Using the material below, set down only the line containing "termologia è la" and the lines after it, unchanged.

• • • •

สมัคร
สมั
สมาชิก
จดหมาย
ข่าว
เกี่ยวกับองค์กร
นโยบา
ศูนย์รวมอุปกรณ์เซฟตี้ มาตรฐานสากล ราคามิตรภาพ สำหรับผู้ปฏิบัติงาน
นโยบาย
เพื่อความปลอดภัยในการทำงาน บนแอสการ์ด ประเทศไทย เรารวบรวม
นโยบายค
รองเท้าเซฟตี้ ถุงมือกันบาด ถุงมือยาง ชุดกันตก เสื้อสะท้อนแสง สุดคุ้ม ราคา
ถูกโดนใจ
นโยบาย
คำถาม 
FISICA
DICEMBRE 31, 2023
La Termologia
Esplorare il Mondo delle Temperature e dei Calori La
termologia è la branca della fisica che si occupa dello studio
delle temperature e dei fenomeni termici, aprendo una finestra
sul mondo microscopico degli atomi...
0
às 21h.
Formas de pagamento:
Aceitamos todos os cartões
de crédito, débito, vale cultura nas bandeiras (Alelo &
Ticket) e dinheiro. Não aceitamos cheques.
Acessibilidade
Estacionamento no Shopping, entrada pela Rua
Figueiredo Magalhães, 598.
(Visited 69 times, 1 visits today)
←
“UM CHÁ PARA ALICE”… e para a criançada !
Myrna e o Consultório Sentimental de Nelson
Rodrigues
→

• • • •

PROBLEM SOLUTION:
termologia è la branca della fisica che si occupa dello studio
delle temperature e dei fenomeni termici, aprendo una finestra
sul mondo microscopico degli atomi...
0
às 21h.
Formas de pagamento:
Aceitamos todos os cartões
de crédito, débito, vale cultura nas bandeiras (Alelo &
Ticket) e dinheiro. Não aceitamos cheques.
Acessibilidade
Estacionamento no Shopping, entrada pela Rua
Figueiredo Magalhães, 598.
(Visited 69 times, 1 visits today)
←
“UM CHÁ PARA ALICE”… e para a criançada !
Myrna e o Consultório Sentimental de Nelson
Rodrigues
→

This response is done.